In 1916, as World War One raged, Private Harry Farr was condemned as a coward and shot. More than 300 British soldiers died this way, but now they will be pardoned. His family campaigned for years, insisting he was sick from shellshock. The decision’s comfort for daughter Gertrude, but too late for her mother: “She’s been gone 13 years but she was alive for the first year of the campaign so she knew what was going on, and if she’s up there looking down on us I’m sure she’s very happy today”.

Farr’s case has opened the door to official recognition that a mass pardon is the only way forward, but this past tragedy is still a present pain for many relatives, like Nora High, the niece of Private Charles Nicholson. She said: “This has come far too late for people who were close relatives, like my mother”.

Shellshock was a little-known medical condition in 1916, triggered by the unprecedented horror of massive artillery bombardment. It provoked uncontrollable shaking, misinterpreted by officers desperate to stiffen their troops’ morale as the trembling of fear, or even playacting. However very few officers were shot, and it has been argued class played a role, as they were often deemed sensitive enough to have been traumatised, whereas the ordinary soldier was not shown such leniency.

Officers were also more valuable, in shorter and shorter supply as the carnage continued, and more easily moved away from the frontline to desk jobs. Others, still sick, also returned to battle, driven by their sense of duty, but few lasted long. Bravery was not in short supply among the ranks, either.
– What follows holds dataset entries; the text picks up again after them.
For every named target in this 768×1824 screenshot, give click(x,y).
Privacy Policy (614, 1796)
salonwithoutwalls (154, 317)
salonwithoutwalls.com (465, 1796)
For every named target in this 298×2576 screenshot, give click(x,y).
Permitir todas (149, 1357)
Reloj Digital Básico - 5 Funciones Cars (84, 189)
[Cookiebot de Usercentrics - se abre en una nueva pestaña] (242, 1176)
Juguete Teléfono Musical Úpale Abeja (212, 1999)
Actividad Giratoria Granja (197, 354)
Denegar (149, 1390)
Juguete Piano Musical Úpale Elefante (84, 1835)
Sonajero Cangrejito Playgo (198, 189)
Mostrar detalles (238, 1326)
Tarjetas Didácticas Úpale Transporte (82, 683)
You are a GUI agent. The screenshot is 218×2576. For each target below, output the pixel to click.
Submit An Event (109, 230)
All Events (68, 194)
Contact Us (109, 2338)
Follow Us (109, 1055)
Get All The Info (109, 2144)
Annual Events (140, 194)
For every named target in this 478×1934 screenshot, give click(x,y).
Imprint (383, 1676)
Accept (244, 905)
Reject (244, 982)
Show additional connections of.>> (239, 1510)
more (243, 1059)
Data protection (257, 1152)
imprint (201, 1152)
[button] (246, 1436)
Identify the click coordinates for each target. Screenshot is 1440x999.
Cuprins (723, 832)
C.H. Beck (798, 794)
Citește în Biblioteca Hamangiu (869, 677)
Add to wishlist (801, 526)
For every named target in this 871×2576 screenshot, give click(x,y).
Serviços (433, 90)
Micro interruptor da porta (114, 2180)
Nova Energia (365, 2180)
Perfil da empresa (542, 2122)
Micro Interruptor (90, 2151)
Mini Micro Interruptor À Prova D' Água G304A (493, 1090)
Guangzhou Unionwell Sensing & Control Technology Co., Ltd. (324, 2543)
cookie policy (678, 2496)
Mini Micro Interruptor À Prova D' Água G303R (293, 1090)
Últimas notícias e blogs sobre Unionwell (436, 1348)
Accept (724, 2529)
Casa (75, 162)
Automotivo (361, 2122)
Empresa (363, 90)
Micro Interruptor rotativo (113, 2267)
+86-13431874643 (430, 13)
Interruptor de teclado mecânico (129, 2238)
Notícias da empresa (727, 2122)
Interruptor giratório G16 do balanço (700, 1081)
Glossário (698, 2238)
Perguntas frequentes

As Private Farr’s family reminds us, he died refusing a blindfold facing his firing squad.

Some historians warn we should not condemn the authorities from a 21st century standpoint as, in the heat of war, maintaining discipline was paramount, and add the fact that the British army was the only member of the allies not to suffer a mass crisis in morale during the four-year conflict. In the end, no-one who died on the Somme or Passchendale did so in vain, and the pardon campaigners argue this decision finally cements that fact in history.